Instead of baking down all the triangles into one main scene acceleration structure, I’m going to use the two-level acceleration structure hierarchy I use for instancing, such that the scene has an acceleration structure containing all objects, and each object’s geometry instance has an acceleration structure of the triangle mesh. This allows me to only alter the configuration of the central test object’s KDTree, while keeping the other acceleration structures for the walls, floor, etc and scene constant. The acceleration structures for the wall, floor and ceiling will each only have two triangles anyway, so will immediately produce leaf nodes.

For building the acceleration structure, I’m going to test two different methods: min/max binning SAH approximation, and the standard “Greedy” n log n SAH version which PBRT implements. For both methods, I’m going to test always splitting on the largest volume extent axis vs. checking all three available axes. For the “Greedy” method, I’m also going to test the effect the “Empty bonus” value has, and what effect clipping triangles (“Perfect splits”) has.

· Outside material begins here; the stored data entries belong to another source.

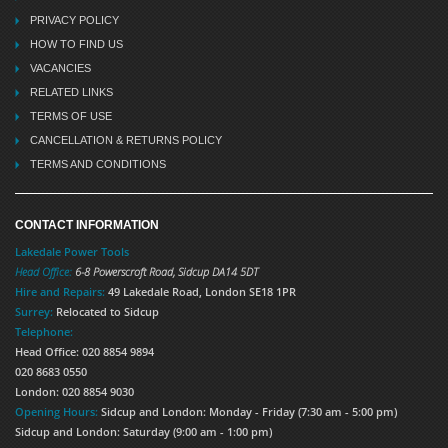
PRIVACY POLICY
HOW TO FIND US
VACANCIES
RELATED LINKS
TERMS OF USE
CANCELLATION & RETURNS POLICY
TERMS AND CONDITIONS
CONTACT INFORMATION
Lakedale Power Tools
Head Office:
6-8 Powerscroft Road
,
Sidcup
DA14 5DT
Hire and Repairs:
49 Lakedale Road, London SE18 1PR
Surrey:
Relocated to Sidcup
Telephone:
Head Office: 020 8854 9894
020 8683 0550
London: 020 8854 9030
Opening Hours:
Sidcup and London: Monday - Friday (7:30 am - 5:00 pm)
Sidcup and London: Saturday (9:00 am - 1:00 pm)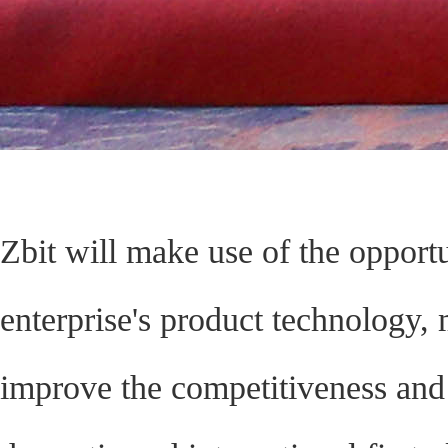
Zbit will make use of the opportu
enterprise's product technology,
improve the competitiveness and 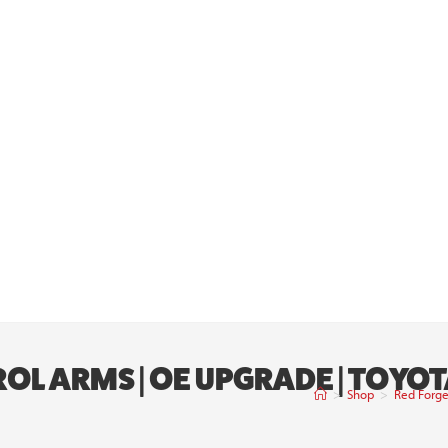
OL ARMS | OE UPGRADE | TOYO
>
Shop
>
Red Forge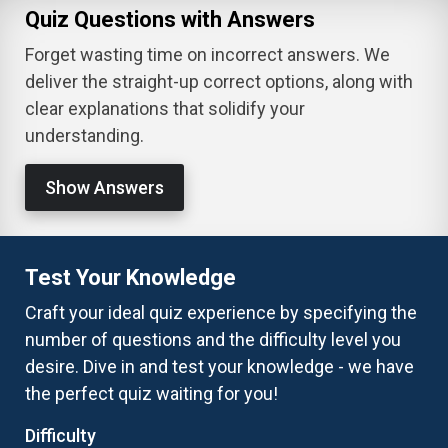
Quiz Questions with Answers
Forget wasting time on incorrect answers. We
deliver the straight-up correct options, along with
clear explanations that solidify your
understanding.
Show Answers
Test Your Knowledge
Craft your ideal quiz experience by specifying the
number of questions and the difficulty level you
desire. Dive in and test your knowledge - we have
the perfect quiz waiting for you!
Difficulty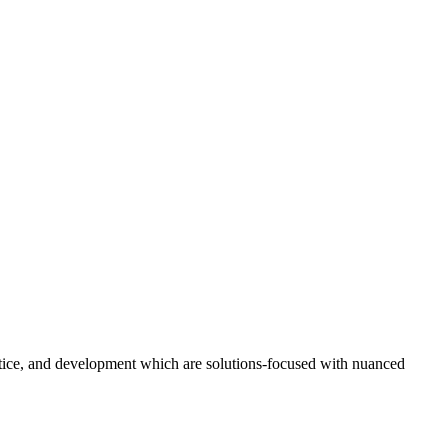
ustice, and development which are solutions-focused with nuanced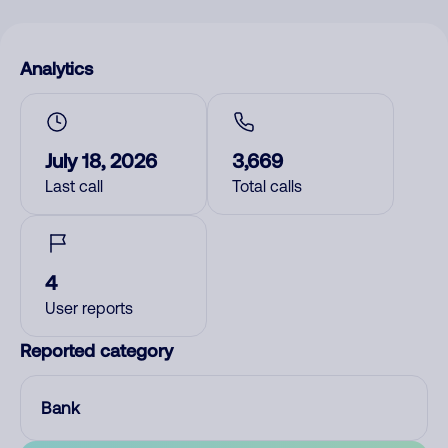
Analytics
July 18, 2026
3,669
Last call
Total calls
4
User reports
Reported category
Bank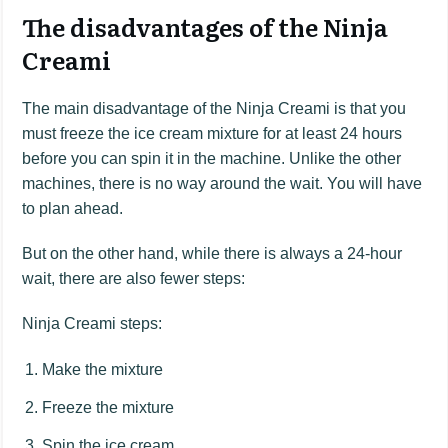
The disadvantages of the Ninja
Creami
The main disadvantage of the Ninja Creami is that you
must freeze the ice cream mixture for at least 24 hours
before you can spin it in the machine. Unlike the other
machines, there is no way around the wait. You will have
to plan ahead.
But on the other hand, while there is always a 24-hour
wait, there are also fewer steps:
Ninja Creami steps:
Make the mixture
Freeze the mixture
Spin the ice cream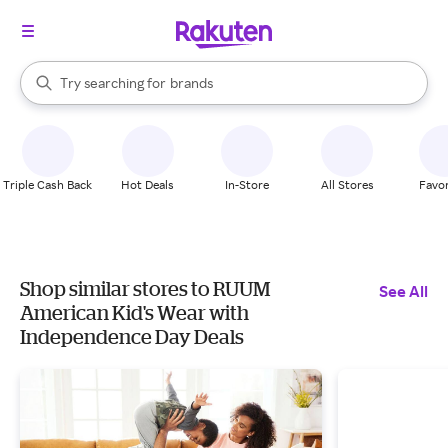
stores
When autocomplete results are available, use the up and down arrow k
Try searching for
brands
Search Rakuten
groceries
stores
Triple Cash Back
Hot Deals
In-Store
All Stores
Favor
Shop similar stores to RUUM
See All
American Kid's Wear with
Independence Day Deals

The only variable that will be tested for rendering itself is enabling/disabling Inverse Hashed mailboxing.

Test Scenes:

I’ll be testing the following three scenes:

Scene 1: Stanford Dragon: 871K triangles, in axis-aligned orientation

Scene 2: Robot: 1.6M triangles, at 45-degree rotation to axis-alignment

Scene 3: XYZ Dragon: 7.2M triangles, axis-aligned orientation

Because of the fact I’m using a two-level hierarchy of acceleration structures, in order to test Scene 2 fairly with regards to the axis alignment rotation, I’ve re-baked out the mesh in world-space with a 45-degree rotation around the Y (up) axis, so that its triangles are rotated within object-space as well.

KDTree leaf node threshold size is always 6, and for min/max binning approximation, when the number of objects left to be split is less than 8192, I switch over to the normal “Greedy” implementation - otherwise, I’ve found that min/max binning does a pretty poor job of splitting at that level. Published papers on the min/max binning algorithm for KDTrees seem to show similar issues.

In terms of recording the specific times, this is being done within the code using gettimeofday() to record the respective start/end times, calculating the difference and convert it to double precision, giving a number in seconds. That number is rounded to 5 decimal places.

For all test configurations, I’ve run six independent tests in a clean state, and the results shown here are the mean average of those results, again rounded to 5 decimal places. For the last two tests of Scene 3, there were differences in time for some of the tests outside the margin of error, so I ran a few more tests for those. The tests were all run on the same computer (Dual Xeon, Sandy Bridge micro-arch), running Linux 3.5 kernel, and all test executables were built with GCC 4.7.1 with the same options. I also tried to ensure that the CPU core temperatures were below 60 degC before running each test.

Test Results / Analysis

Scene 1

Specs	Time (seconds)
All Axes	Build	Render	Render (mailboxing)
No	2.67848	100.58898	71.75651
Yes	3.92627	98.72142	71.91679

With min/max binning approximation, build times are relatively fast (a fair amount of the time is taken up by the “Greedy” partitioning which takes over after 8192 triangles), and surprisingly, while checking all three axes instead of just the single largest extent axis takes longer, it doesn’t take three times as long, which is what I would have expected. I guess some of the time would be due to memory allocation, which when checking all three axes is only done once.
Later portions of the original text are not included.